Task:
Each entry below is to be given again word for word, with no pictures.
+ + + +
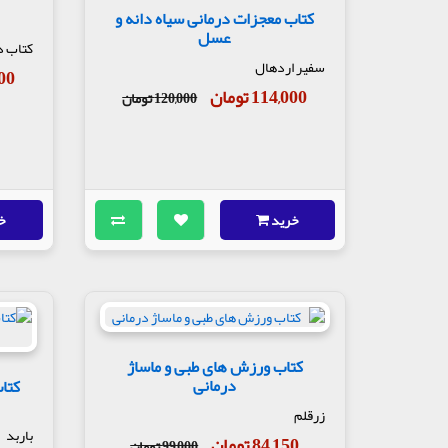
کتاب معجزات درمانی سیاه دانه و
عسل
کتاب د
سفیر اردهال
,100
114,000 تومان
120,000 تومان
خرید
خ
کتاب ورزش های طبی و ماساژ
درمانی
کتا
زرقلم
باربد
84,150 تومان
99,000 تومان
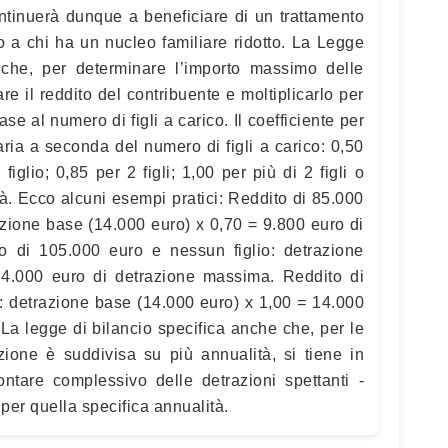
ontinuerà dunque a beneficiare di un trattamento
to a chi ha un nucleo familiare ridotto. La Legge
 che, per determinare l’importo massimo delle
re il reddito del contribuente e moltiplicarlo per
ase al numero di figli a carico. Il coefficiente per
aria a seconda del numero di figli a carico: 0,50
figlio; 0,85 per 2 figli; 1,00 per più di 2 figli o
tà. Ecco alcuni esempi pratici: Reddito di 85.000
razione base (14.000 euro) x 0,70 = 9.800 euro di
o di 105.000 euro e nessun figlio: detrazione
 4.000 euro di detrazione massima. Reddito di
o: detrazione base (14.000 euro) x 1,00 = 14.000
La legge di bilancio specifica anche che, per le
azione è suddivisa su più annualità, si tiene in
ntare complessivo delle detrazioni spettanti -
 per quella specifica annualità.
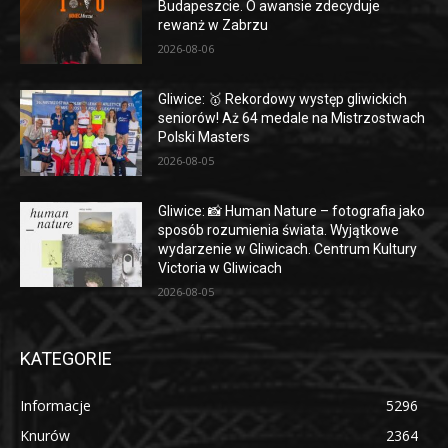
Budapeszcie. O awansie zdecyduje
rewanż w Zabrzu
2026-08-06
Gliwice: 🥇 Rekordowy występ gliwickich
seniorów! Aż 64 medale na Mistrzostwach
Polski Masters
2026-08-05
Gliwice: 📸 Human Nature – fotografia jako
sposób rozumienia świata. Wyjątkowe
wydarzenie w Gliwicach. Centrum Kultury
Victoria w Gliwicach
2026-08-05
KATEGORIE
Informacje
5296
Knurów
2364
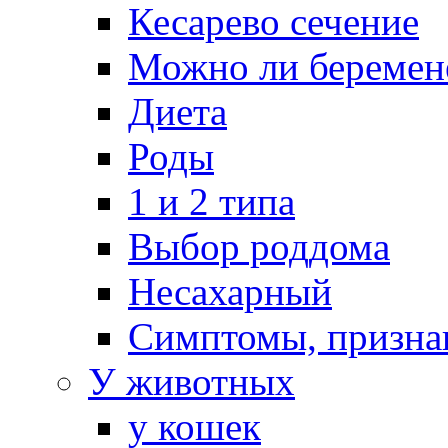
Кесарево сечение
Можно ли беремен
Диета
Роды
1 и 2 типа
Выбор роддома
Несахарный
Симптомы, призна
У животных
у кошек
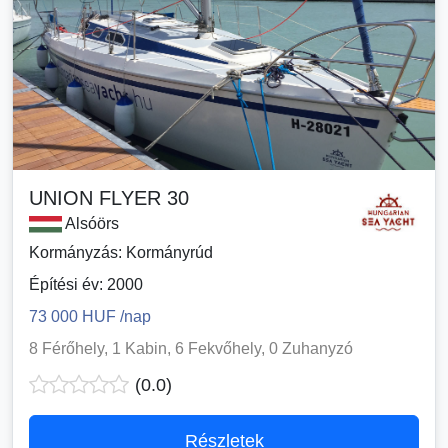
UNION FLYER 30
Alsóörs
Kormányzás: Kormányrúd
Építési év: 2000
73 000 HUF /nap
8 Férőhely, 1 Kabin, 6 Fekvőhely, 0 Zuhanyzó
(0.0)
Részletek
+ + + +
Task answer:
کتاب معجزات درمانی سیاه دانه و
عسل
کتاب د
سفیر اردهال
,100
114,000 تومان
120,000 تومان
خرید
خ
کتاب ورزش های طبی و ماساژ
درمانی
کتا
زرقلم
باربد
84,150 تومان
99,000 تومان
ontinuerà dunque a beneficiare di un trattamento
to a chi ha un nucleo familiare ridotto. La Legge
 che, per determinare l’importo massimo delle
re il reddito del contribuente e moltiplicarlo per
ase al numero di figli a carico. Il coefficiente per
aria a seconda del numero di figli a carico: 0,50
figlio; 0,85 per 2 figli; 1,00 per più di 2 figli o
tà. Ecco alcuni esempi pratici: Reddito di 85.000
razione base (14.000 euro) x 0,70 = 9.800 euro di
o di 105.000 euro e nessun figlio: detrazione
 4.000 euro di detrazione massima. Reddito di
o: detrazione base (14.000 euro) x 1,00 = 14.000
La legge di bilancio specifica anche che, per le
azione è suddivisa su più annualità, si tiene in
ntare complessivo delle detrazioni spettanti -
 per quella specifica annualità.
Budapeszcie. O awansie zdecyduje
rewanż w Zabrzu
2026-08-06
Gliwice: 🥇 Rekordowy występ gliwickich
seniorów! Aż 64 medale na Mistrzostwach
Polski Masters
2026-08-05
Gliwice: 📸 Human Nature – fotografia jako
sposób rozumienia świata. Wyjątkowe
wydarzenie w Gliwicach. Centrum Kultury
Victoria w Gliwicach
2026-08-05
KATEGORIE
Informacje
5296
Knurów
2364
Кесарево сечение
Можно ли беремен
Диета
Роды
1 и 2 типа
Выбор роддома
Несахарный
Симптомы, призна
У животных
у кошек
UNION FLYER 30
Alsóörs
Kormányzás: Kormányrúd
Építési év: 2000
73 000 HUF /nap
8 Férőhely, 1 Kabin, 6 Fekvőhely, 0 Zuhanyzó
(0.0)
Részletek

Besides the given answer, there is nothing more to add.